#### [Work request]
The entries below are to be written out again without alteration.

[Dataset records — start]

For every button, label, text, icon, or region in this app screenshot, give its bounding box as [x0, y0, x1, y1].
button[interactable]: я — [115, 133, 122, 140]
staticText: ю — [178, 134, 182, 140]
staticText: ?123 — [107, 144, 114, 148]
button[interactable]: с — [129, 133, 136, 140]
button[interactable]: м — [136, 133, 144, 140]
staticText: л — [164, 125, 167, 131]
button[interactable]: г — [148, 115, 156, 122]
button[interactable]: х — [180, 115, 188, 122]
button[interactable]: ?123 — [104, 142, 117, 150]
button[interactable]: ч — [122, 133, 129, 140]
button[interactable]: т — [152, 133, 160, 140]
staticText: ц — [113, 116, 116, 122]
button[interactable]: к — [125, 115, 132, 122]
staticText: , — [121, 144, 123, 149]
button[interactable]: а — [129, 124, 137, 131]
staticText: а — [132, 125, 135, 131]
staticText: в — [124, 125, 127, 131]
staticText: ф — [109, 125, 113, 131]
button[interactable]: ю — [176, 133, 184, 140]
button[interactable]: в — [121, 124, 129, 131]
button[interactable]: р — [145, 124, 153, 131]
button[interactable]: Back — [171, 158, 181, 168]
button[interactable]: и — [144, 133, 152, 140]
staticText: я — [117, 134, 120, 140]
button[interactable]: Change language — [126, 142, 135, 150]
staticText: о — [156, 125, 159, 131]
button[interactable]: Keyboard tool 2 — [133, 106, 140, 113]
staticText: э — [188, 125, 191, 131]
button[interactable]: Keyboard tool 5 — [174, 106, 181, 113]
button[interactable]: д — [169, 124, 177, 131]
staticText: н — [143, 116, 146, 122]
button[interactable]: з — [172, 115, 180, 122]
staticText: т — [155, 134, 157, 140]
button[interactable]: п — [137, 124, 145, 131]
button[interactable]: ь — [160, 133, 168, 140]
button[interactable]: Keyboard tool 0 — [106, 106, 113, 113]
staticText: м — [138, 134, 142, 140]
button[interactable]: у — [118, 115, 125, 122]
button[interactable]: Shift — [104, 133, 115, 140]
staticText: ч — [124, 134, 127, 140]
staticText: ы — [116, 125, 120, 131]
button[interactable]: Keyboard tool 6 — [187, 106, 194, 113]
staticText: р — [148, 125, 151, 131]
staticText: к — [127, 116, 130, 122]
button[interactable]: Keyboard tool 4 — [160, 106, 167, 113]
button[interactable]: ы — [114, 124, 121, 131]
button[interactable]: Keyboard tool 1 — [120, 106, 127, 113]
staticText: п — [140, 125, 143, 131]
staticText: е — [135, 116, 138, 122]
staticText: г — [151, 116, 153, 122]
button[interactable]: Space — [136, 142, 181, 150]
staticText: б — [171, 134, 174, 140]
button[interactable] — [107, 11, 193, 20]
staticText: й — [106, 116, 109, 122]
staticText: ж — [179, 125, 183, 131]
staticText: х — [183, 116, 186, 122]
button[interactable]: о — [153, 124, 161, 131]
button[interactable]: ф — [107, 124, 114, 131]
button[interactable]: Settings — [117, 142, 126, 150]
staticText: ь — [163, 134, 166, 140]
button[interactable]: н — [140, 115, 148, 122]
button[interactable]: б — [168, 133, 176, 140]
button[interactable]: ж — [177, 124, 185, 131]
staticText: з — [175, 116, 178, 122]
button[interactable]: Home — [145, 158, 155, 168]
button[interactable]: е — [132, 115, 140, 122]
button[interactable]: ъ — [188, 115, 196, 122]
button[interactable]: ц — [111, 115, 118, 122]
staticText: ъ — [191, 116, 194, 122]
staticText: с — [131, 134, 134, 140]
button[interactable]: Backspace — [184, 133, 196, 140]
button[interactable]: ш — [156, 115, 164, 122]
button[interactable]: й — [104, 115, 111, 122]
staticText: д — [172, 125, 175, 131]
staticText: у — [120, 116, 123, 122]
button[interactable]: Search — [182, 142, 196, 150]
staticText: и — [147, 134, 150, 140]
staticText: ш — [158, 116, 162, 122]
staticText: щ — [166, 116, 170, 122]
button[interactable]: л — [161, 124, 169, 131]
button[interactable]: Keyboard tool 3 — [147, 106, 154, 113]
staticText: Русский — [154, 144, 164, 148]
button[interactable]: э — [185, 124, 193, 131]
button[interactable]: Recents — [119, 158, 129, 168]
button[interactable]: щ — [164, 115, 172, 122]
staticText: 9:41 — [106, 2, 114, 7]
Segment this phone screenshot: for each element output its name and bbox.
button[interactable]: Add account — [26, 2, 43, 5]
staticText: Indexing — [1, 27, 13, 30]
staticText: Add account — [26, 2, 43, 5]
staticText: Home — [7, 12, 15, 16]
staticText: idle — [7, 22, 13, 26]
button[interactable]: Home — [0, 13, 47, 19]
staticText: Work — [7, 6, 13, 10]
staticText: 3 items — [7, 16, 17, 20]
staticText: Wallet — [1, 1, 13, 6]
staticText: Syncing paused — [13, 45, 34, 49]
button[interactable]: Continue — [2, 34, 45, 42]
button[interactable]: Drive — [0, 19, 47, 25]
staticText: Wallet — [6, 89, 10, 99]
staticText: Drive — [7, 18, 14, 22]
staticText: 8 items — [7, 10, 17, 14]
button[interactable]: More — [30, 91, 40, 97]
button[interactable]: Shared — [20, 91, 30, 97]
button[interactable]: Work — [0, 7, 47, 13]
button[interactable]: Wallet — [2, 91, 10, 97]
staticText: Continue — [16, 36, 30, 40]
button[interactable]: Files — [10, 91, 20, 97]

[Dataset records — finish]

#### [Answer area]
For every button, label, text, icon, or region in this app screenshot, give its bounding box as [x0, y0, x1, y1].
button[interactable]: я — [115, 133, 122, 140]
staticText: ю — [178, 134, 182, 140]
staticText: ?123 — [107, 144, 114, 148]
button[interactable]: с — [129, 133, 136, 140]
button[interactable]: м — [136, 133, 144, 140]
staticText: л — [164, 125, 167, 131]
button[interactable]: г — [148, 115, 156, 122]
button[interactable]: х — [180, 115, 188, 122]
button[interactable]: ?123 — [104, 142, 117, 150]
button[interactable]: ч — [122, 133, 129, 140]
button[interactable]: т — [152, 133, 160, 140]
staticText: ц — [113, 116, 116, 122]
button[interactable]: к — [125, 115, 132, 122]
staticText: , — [121, 144, 123, 149]
button[interactable]: а — [129, 124, 137, 131]
staticText: а — [132, 125, 135, 131]
staticText: в — [124, 125, 127, 131]
staticText: ф — [109, 125, 113, 131]
button[interactable]: ю — [176, 133, 184, 140]
button[interactable]: в — [121, 124, 129, 131]
button[interactable]: р — [145, 124, 153, 131]
button[interactable]: Back — [171, 158, 181, 168]
button[interactable]: и — [144, 133, 152, 140]
staticText: я — [117, 134, 120, 140]
button[interactable]: Change language — [126, 142, 135, 150]
staticText: о — [156, 125, 159, 131]
button[interactable]: Keyboard tool 2 — [133, 106, 140, 113]
staticText: э — [188, 125, 191, 131]
button[interactable]: Keyboard tool 5 — [174, 106, 181, 113]
button[interactable]: д — [169, 124, 177, 131]
staticText: н — [143, 116, 146, 122]
button[interactable]: з — [172, 115, 180, 122]
staticText: т — [155, 134, 157, 140]
button[interactable]: п — [137, 124, 145, 131]
button[interactable]: ь — [160, 133, 168, 140]
button[interactable]: Keyboard tool 0 — [106, 106, 113, 113]
staticText: м — [138, 134, 142, 140]
button[interactable]: у — [118, 115, 125, 122]
button[interactable]: Shift — [104, 133, 115, 140]
staticText: ч — [124, 134, 127, 140]
staticText: ы — [116, 125, 120, 131]
button[interactable]: Keyboard tool 6 — [187, 106, 194, 113]
staticText: р — [148, 125, 151, 131]
staticText: к — [127, 116, 130, 122]
button[interactable]: Keyboard tool 4 — [160, 106, 167, 113]
button[interactable]: ы — [114, 124, 121, 131]
button[interactable]: Keyboard tool 1 — [120, 106, 127, 113]
staticText: п — [140, 125, 143, 131]
staticText: е — [135, 116, 138, 122]
staticText: г — [151, 116, 153, 122]
button[interactable]: Space — [136, 142, 181, 150]
staticText: б — [171, 134, 174, 140]
button[interactable] — [107, 11, 193, 20]
staticText: й — [106, 116, 109, 122]
staticText: ж — [179, 125, 183, 131]
staticText: х — [183, 116, 186, 122]
button[interactable]: о — [153, 124, 161, 131]
button[interactable]: ф — [107, 124, 114, 131]
button[interactable]: Settings — [117, 142, 126, 150]
staticText: ь — [163, 134, 166, 140]
button[interactable]: н — [140, 115, 148, 122]
button[interactable]: б — [168, 133, 176, 140]
button[interactable]: ж — [177, 124, 185, 131]
staticText: з — [175, 116, 178, 122]
button[interactable]: Home — [145, 158, 155, 168]
button[interactable]: е — [132, 115, 140, 122]
button[interactable]: ъ — [188, 115, 196, 122]
button[interactable]: ц — [111, 115, 118, 122]
staticText: ъ — [191, 116, 194, 122]
staticText: с — [131, 134, 134, 140]
button[interactable]: Backspace — [184, 133, 196, 140]
button[interactable]: ш — [156, 115, 164, 122]
button[interactable]: й — [104, 115, 111, 122]
staticText: д — [172, 125, 175, 131]
staticText: у — [120, 116, 123, 122]
button[interactable]: Search — [182, 142, 196, 150]
staticText: и — [147, 134, 150, 140]
staticText: ш — [158, 116, 162, 122]
staticText: щ — [166, 116, 170, 122]
button[interactable]: л — [161, 124, 169, 131]
button[interactable]: Keyboard tool 3 — [147, 106, 154, 113]
staticText: Русский — [154, 144, 164, 148]
button[interactable]: э — [185, 124, 193, 131]
button[interactable]: Recents — [119, 158, 129, 168]
button[interactable]: щ — [164, 115, 172, 122]
staticText: 9:41 — [106, 2, 114, 7]
Segment this phone screenshot: for each element output its name and bbox.
button[interactable]: Add account — [26, 2, 43, 5]
staticText: Indexing — [1, 27, 13, 30]
staticText: Add account — [26, 2, 43, 5]
staticText: Home — [7, 12, 15, 16]
staticText: idle — [7, 22, 13, 26]
button[interactable]: Home — [0, 13, 47, 19]
staticText: Work — [7, 6, 13, 10]
staticText: 3 items — [7, 16, 17, 20]
staticText: Wallet — [1, 1, 13, 6]
staticText: Syncing paused — [13, 45, 34, 49]
button[interactable]: Continue — [2, 34, 45, 42]
button[interactable]: Drive — [0, 19, 47, 25]
staticText: Wallet — [6, 89, 10, 99]
staticText: Drive — [7, 18, 14, 22]
staticText: 8 items — [7, 10, 17, 14]
button[interactable]: More — [30, 91, 40, 97]
button[interactable]: Shared — [20, 91, 30, 97]
button[interactable]: Work — [0, 7, 47, 13]
button[interactable]: Wallet — [2, 91, 10, 97]
staticText: Continue — [16, 36, 30, 40]
button[interactable]: Files — [10, 91, 20, 97]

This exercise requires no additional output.